Mulher de fé, sentira-se tentada a perguntar a Deus, como Job, onde Se escondia quando lhe morrera o primeiro filho e o marido, e a nora e, agora, o segundo filho, deixando órfãos os seus dois netinhos?!... Vinha, por isso, ali à mina. Àquele lugar onde a rasa desvenda o que excede os limites, o cogulo. – Ah, quantos limites já se excederam na vida daquela mulher! - Vinha murmurar com Deus. A sede de luz, de esperança, de brilho de aurora, fazia-a vir ali. Ali, depositavam-se as grossas lágrimas que, terra dentro, chegariam à mão do Criador de Adão. Aquela entrada de mina em forma de regaço colhia as lágrimas para as levar até ao Oleiro. O barro original empapava-se das águas saídas dos olhos de todas as mães que, antes do tempo, veem os filhos bater à porta do eterno.

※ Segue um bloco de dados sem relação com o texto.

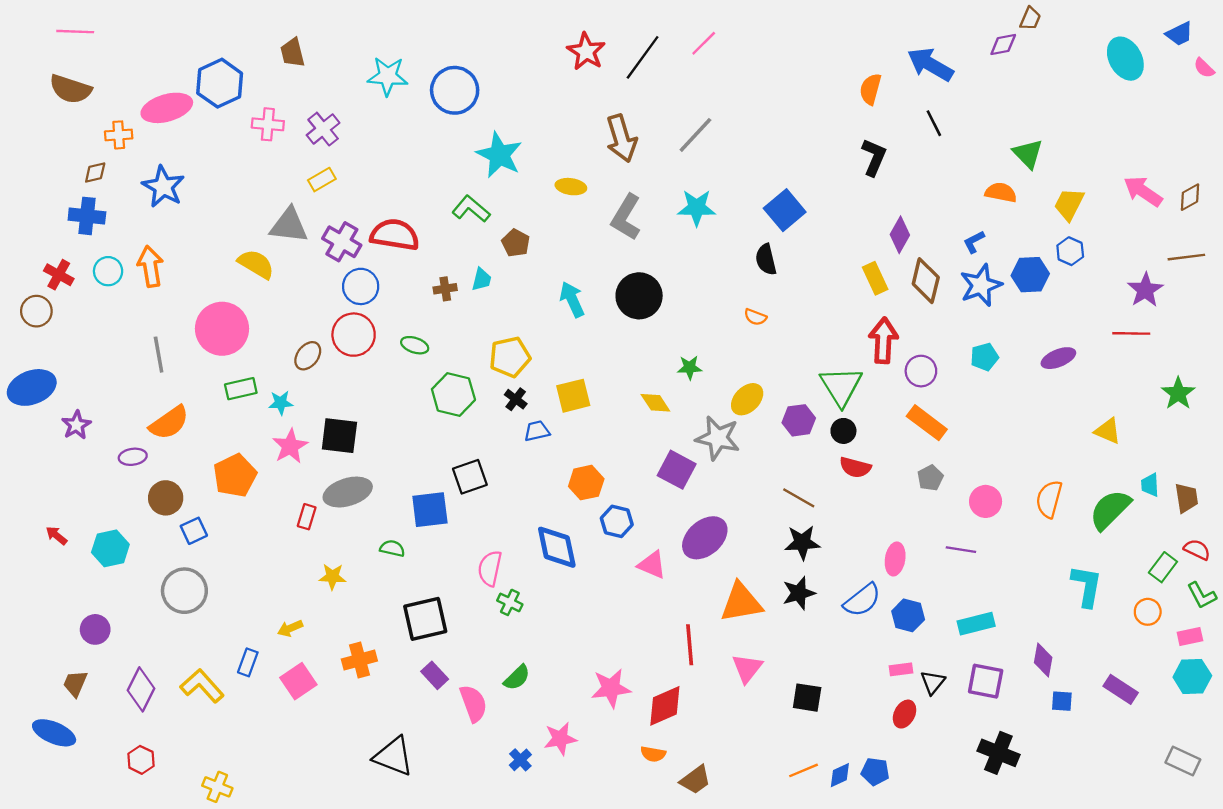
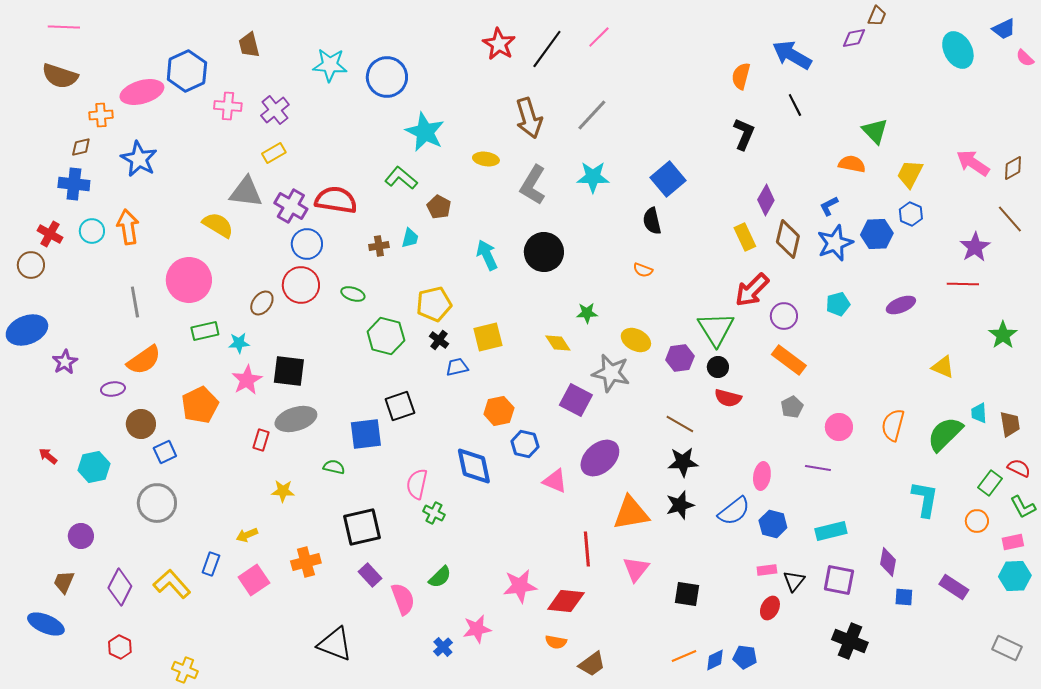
brown line: (1186, 257) -> (1010, 219), turned 56
red arrow: (883, 340) -> (752, 290), turned -138
yellow ellipse: (747, 399) -> (636, 340), turned 72
red diamond: (665, 706) -> (566, 601), turned 30

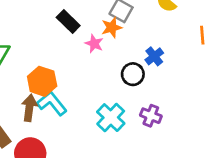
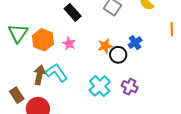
orange star: (112, 27) -> (105, 46), moved
pink star: (94, 44) -> (69, 43), moved
orange hexagon: (42, 81) -> (43, 40), moved

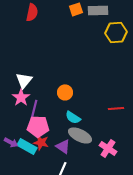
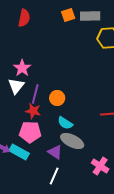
pink star: (21, 97) -> (22, 68), moved
purple line: (34, 109) -> (35, 94), moved
red star: (41, 142) -> (33, 111), moved
pink cross: (108, 148) -> (100, 166), moved

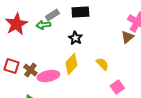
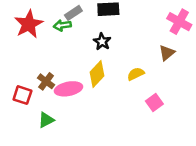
brown triangle: (127, 37) -> (167, 53), moved
yellow semicircle: (102, 64) -> (136, 74), turned -72
red square: (11, 66) -> (22, 95), moved

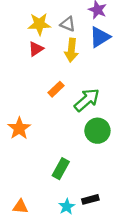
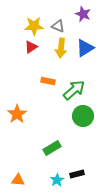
blue triangle: (100, 37) -> (85, 48), moved
orange rectangle: (56, 89) -> (48, 81), turned 56
green rectangle: (61, 169) -> (52, 148), turned 30

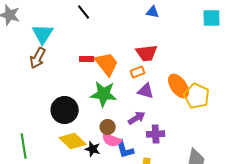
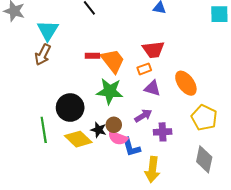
yellow pentagon: (197, 96) -> (204, 118), moved
green line: (24, 146) -> (44, 130), moved
black star: (93, 149) -> (99, 130), moved

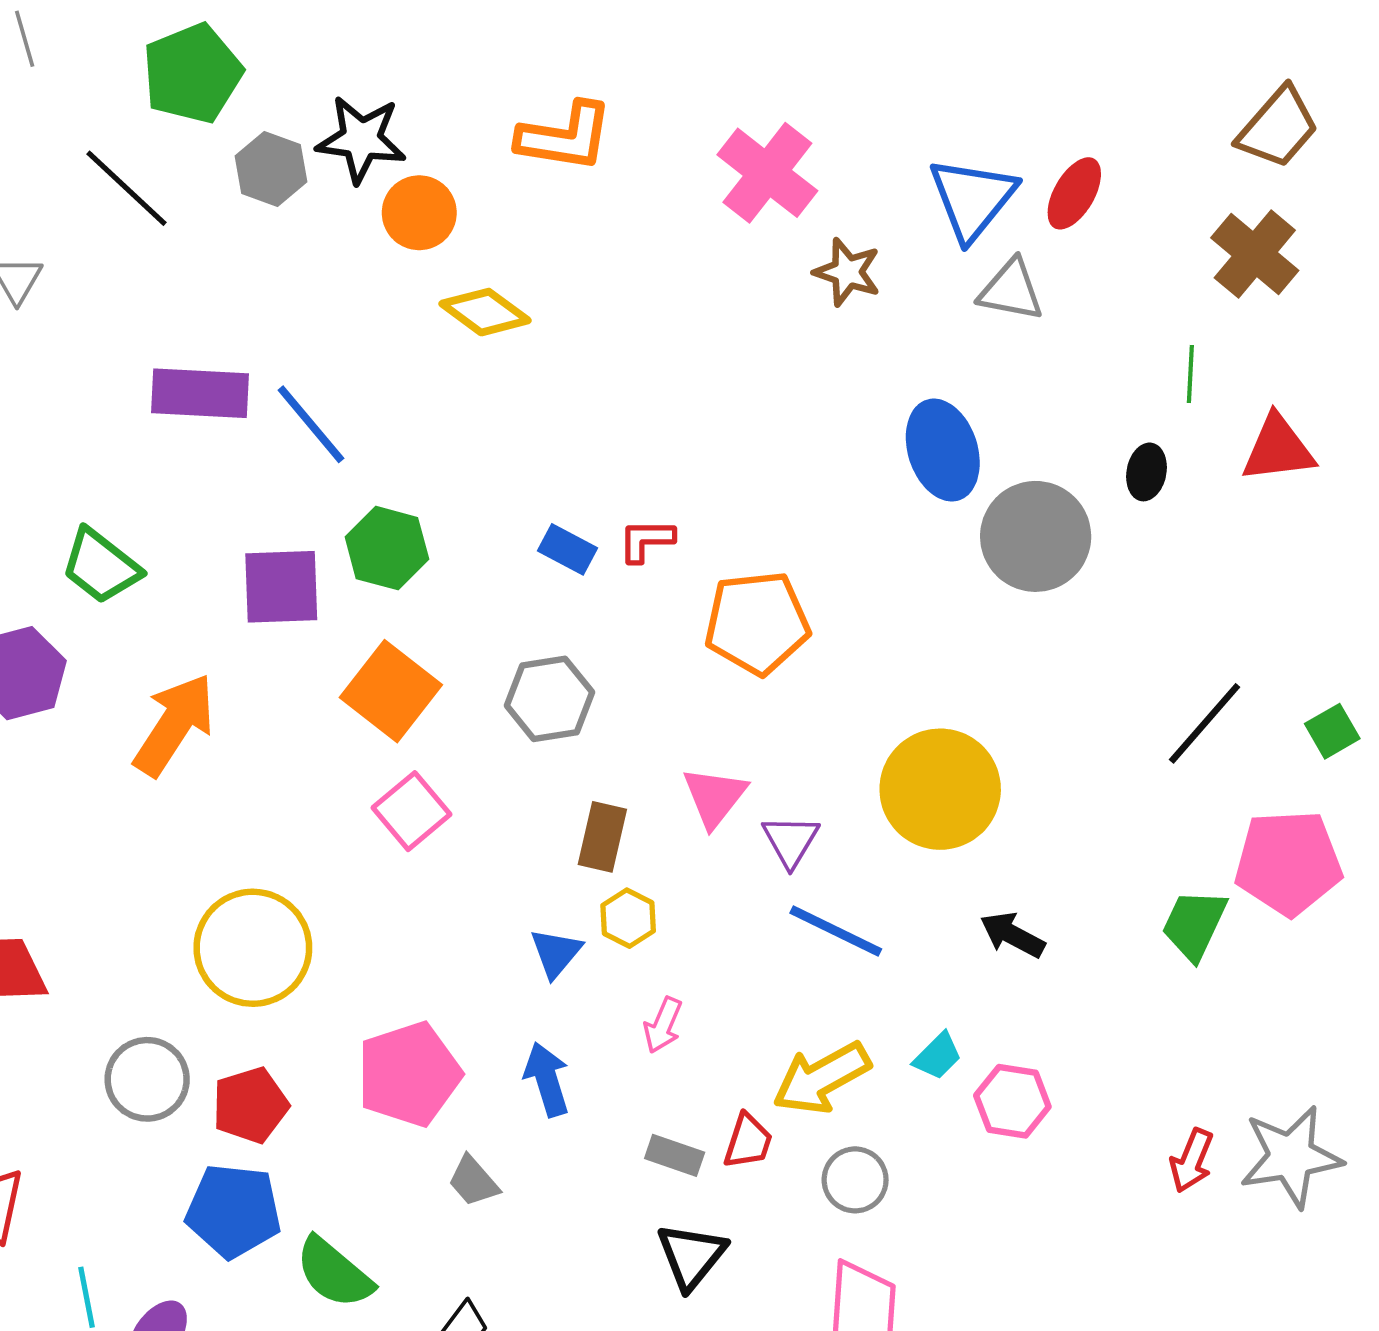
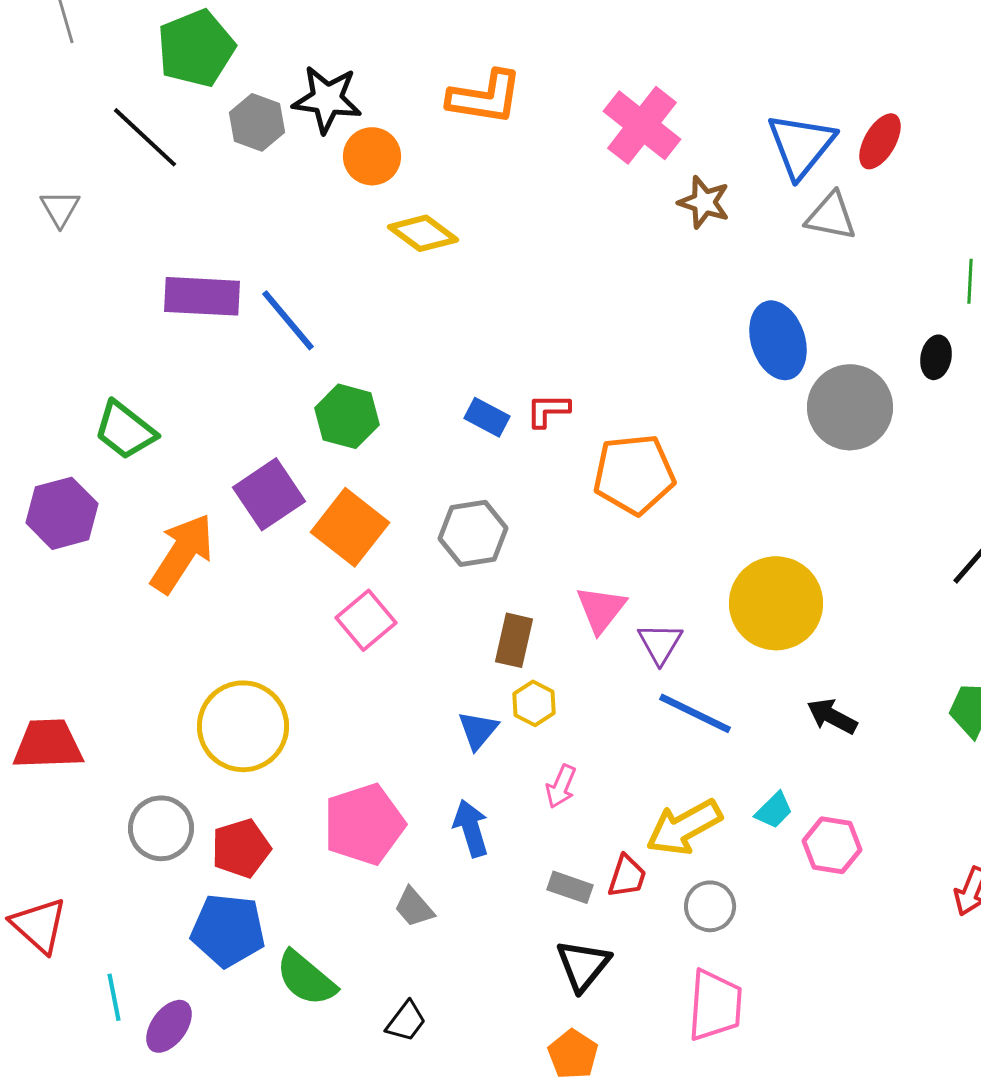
purple square: (281, 587) -> (269, 494), moved, turned -32

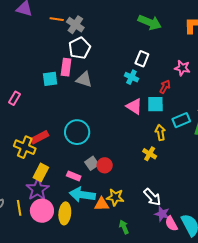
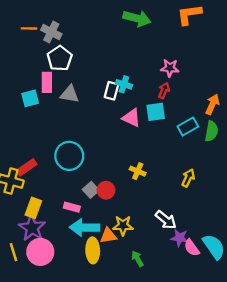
white rectangle: (142, 59) -> (111, 91), moved
pink star: (182, 68) -> (170, 68), moved
yellow arrow: (160, 132) -> (188, 178), moved, turned 42
yellow cross: (150, 154) -> (138, 171), moved
yellow ellipse: (65, 213) -> (93, 250), moved

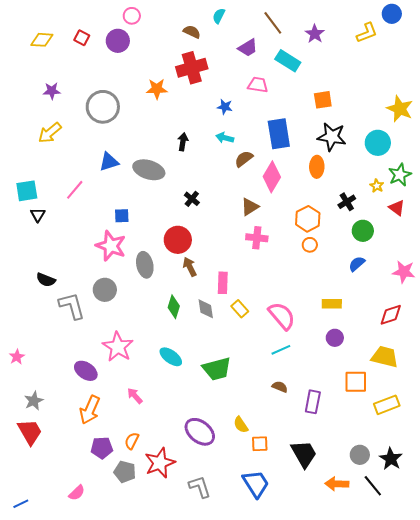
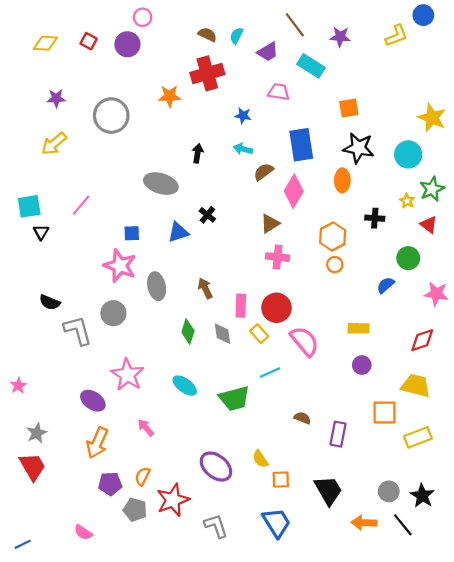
cyan semicircle: (219, 16) -> (237, 36), moved
purple star: (315, 34) -> (340, 37), turned -30
blue triangle: (109, 162) -> (178, 232), moved
black cross: (347, 202) -> (375, 218), turned 36
green circle: (363, 231) -> (408, 258), moved
red circle: (178, 240) -> (276, 308), moved
cyan line: (281, 350) -> (270, 373), moved
pink semicircle: (77, 493) -> (83, 532), turned 78

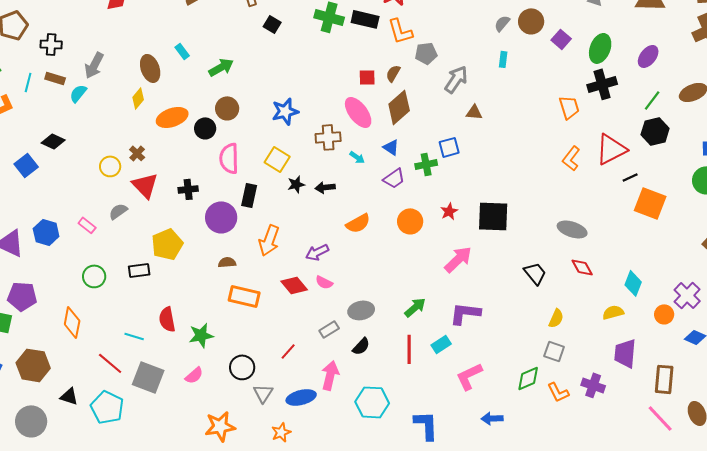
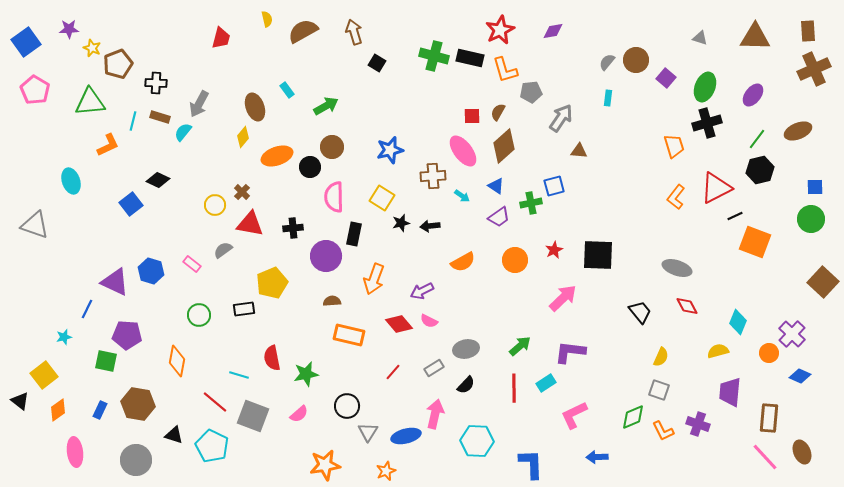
red triangle: (145, 185) -> (250, 224), turned -36
red line: (288, 351) -> (393, 372), moved

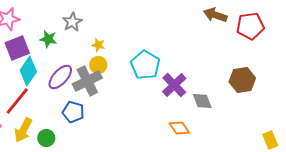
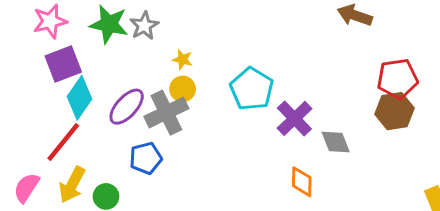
red pentagon: (250, 26) -> (397, 79), moved
green star: (48, 39) -> (109, 24), moved, size x1.5
blue pentagon: (73, 112) -> (146, 158), turned -30
orange diamond: (179, 128) -> (302, 182), turned 35

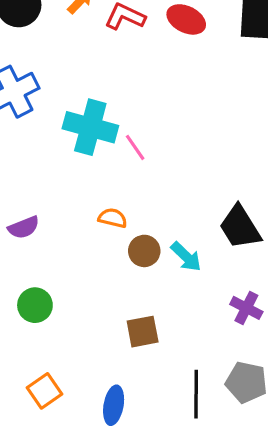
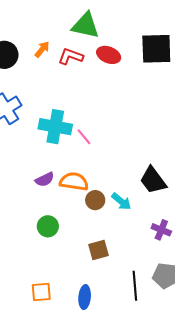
orange semicircle: (113, 218) -> (74, 181), size x1.6
purple semicircle: (24, 227) -> (45, 179), moved
green circle: (35, 305) -> (48, 226), moved
orange square: (44, 391) -> (41, 292), turned 35

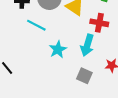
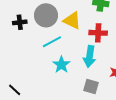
cyan line: (36, 25) -> (52, 42), moved, turned -48

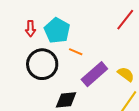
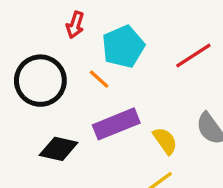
red arrow: (30, 29) -> (75, 25), moved
cyan pentagon: (57, 30) -> (123, 47), moved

M. ouvia, enquanto duas grossas lágrimas desciam, lentamente, pelo seu rosto.
Ti’ Saul prosseguiu.
- Haverá maior dor do que a de uma mãe ou de um pai de cujos braços é levado para sempre um filho? Chamo-lhes ‘alíberas’, aquelas que já não têm filho. Como uma mãe, outrora, junto ao seu filho tratado como rebelde… Devolveram-lho, sim, mas já cadáver. Do lado trespassado, jorrava sangue e água… e quantas lágrimas?! As de todas as mães e pais alíberos. As de todos os filhos órfãos… As de todos os massacrados de ontem, de hoje e de sempre. As dos rostos já sem lágrimas, ressequidos pelo gélido vento da morte.
Ti’ Saul fez um longo silêncio…
M. soluçava.
Ti’ Saul secou-lhe as duas lágrimas com a manga do casaco. Olhou-a, fixamente, e sussurrou-lhe.
- Para os errantes desta vida, chagados e cicatrizados pelo tempo, deve haver sempre um Ti’ Saul que lhes desvende a mina dos mouros, a mina dos murmúrios. Podes sê-lo tu, também?